## What is needed
Output the listing word for word, minus pictures.

## Dataset entries
______

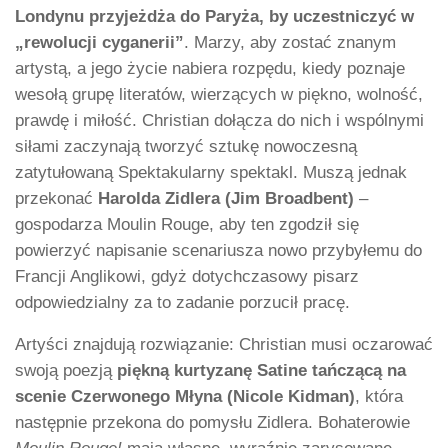
Londynu przyjeżdża do Paryża, by uczestniczyć w
„rewolucji cyganerii”
. Marzy, aby zostać znanym
artystą, a jego życie nabiera rozpędu, kiedy poznaje
wesołą grupę literatów, wierzących w piękno, wolność,
prawdę i miłość. Christian dołącza do nich i wspólnymi
siłami zaczynają tworzyć sztukę nowoczesną
zatytułowaną Spektakularny spektakl. Muszą jednak
przekonać
Harolda Zidlera (Jim Broadbent)
–
gospodarza Moulin Rouge, aby ten zgodził się
powierzyć napisanie scenariusza nowo przybyłemu do
Francji Anglikowi, gdyż dotychczasowy pisarz
odpowiedzialny za to zadanie porzucił pracę.
Artyści znajdują rozwiązanie: Christian musi oczarować
swoją poezją
piękną kurtyzanę Satine tańczącą na
scenie Czerwonego Młyna (Nicole Kidman)
, która
następnie przekona do pomysłu Zidlera. Bohaterowie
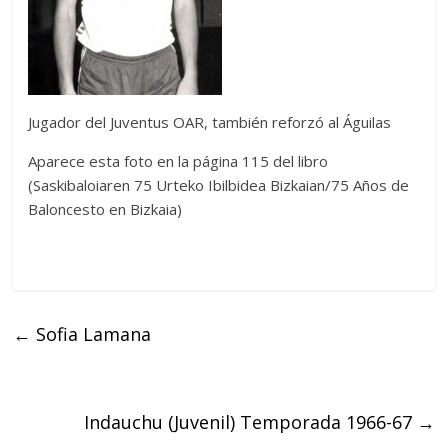
Jugador del Juventus OAR, también reforzó al Águilas
Aparece esta foto en la página 115 del libro
(Saskibaloiaren 75 Urteko Ibilbidea Bizkaian/75 Años de
Baloncesto en Bizkaia)
←
Sofia Lamana
Indauchu (Juvenil) Temporada 1966-67
→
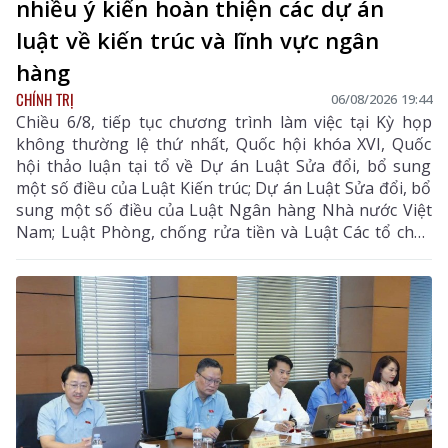
nhiều ý kiến hoàn thiện các dự án
luật về kiến trúc và lĩnh vực ngân
hàng
CHÍNH TRỊ
06/08/2026 19:44
Chiều 6/8, tiếp tục chương trình làm việc tại Kỳ họp
không thường lệ thứ nhất, Quốc hội khóa XVI, Quốc
hội thảo luận tại tổ về Dự án Luật Sửa đổi, bổ sung
một số điều của Luật Kiến trúc; Dự án Luật Sửa đổi, bổ
sung một số điều của Luật Ngân hàng Nhà nước Việt
Nam; Luật Phòng, chống rửa tiền và Luật Các tổ chức
tín dụng; Dự thảo Nghị quyết của Quốc hội về công tác
phòng, chống tội phạm và vi phạm pháp luật, công tác
của Viện kiểm sát nhân dân, Tòa án nhân dân và công
tác thi hành án. Đồng chí Sùng A Hồ - Phó Bí thư Tỉnh
ủy, Trưởng Đoàn ĐBQH tỉnh Lai Châu chủ trì phiên
thảo luận tại tổ.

______

## Result
Londynu przyjeżdża do Paryża, by uczestniczyć w
„rewolucji cyganerii”
. Marzy, aby zostać znanym
artystą, a jego życie nabiera rozpędu, kiedy poznaje
wesołą grupę literatów, wierzących w piękno, wolność,
prawdę i miłość. Christian dołącza do nich i wspólnymi
siłami zaczynają tworzyć sztukę nowoczesną
zatytułowaną Spektakularny spektakl. Muszą jednak
przekonać
Harolda Zidlera (Jim Broadbent)
–
gospodarza Moulin Rouge, aby ten zgodził się
powierzyć napisanie scenariusza nowo przybyłemu do
Francji Anglikowi, gdyż dotychczasowy pisarz
odpowiedzialny za to zadanie porzucił pracę.
Artyści znajdują rozwiązanie: Christian musi oczarować
swoją poezją
piękną kurtyzanę Satine tańczącą na
scenie Czerwonego Młyna (Nicole Kidman)
, która
następnie przekona do pomysłu Zidlera. Bohaterowie
Jugador del Juventus OAR, también reforzó al Águilas
Aparece esta foto en la página 115 del libro
(Saskibaloiaren 75 Urteko Ibilbidea Bizkaian/75 Años de
Baloncesto en Bizkaia)
←
Sofia Lamana
Indauchu (Juvenil) Temporada 1966-67
→
nhiều ý kiến hoàn thiện các dự án
luật về kiến trúc và lĩnh vực ngân
hàng
CHÍNH TRỊ
06/08/2026 19:44
Chiều 6/8, tiếp tục chương trình làm việc tại Kỳ họp
không thường lệ thứ nhất, Quốc hội khóa XVI, Quốc
hội thảo luận tại tổ về Dự án Luật Sửa đổi, bổ sung
một số điều của Luật Kiến trúc; Dự án Luật Sửa đổi, bổ
sung một số điều của Luật Ngân hàng Nhà nước Việt
Nam; Luật Phòng, chống rửa tiền và Luật Các tổ chức
tín dụng; Dự thảo Nghị quyết của Quốc hội về công tác
phòng, chống tội phạm và vi phạm pháp luật, công tác
của Viện kiểm sát nhân dân, Tòa án nhân dân và công
tác thi hành án. Đồng chí Sùng A Hồ - Phó Bí thư Tỉnh
ủy, Trưởng Đoàn ĐBQH tỉnh Lai Châu chủ trì phiên
thảo luận tại tổ.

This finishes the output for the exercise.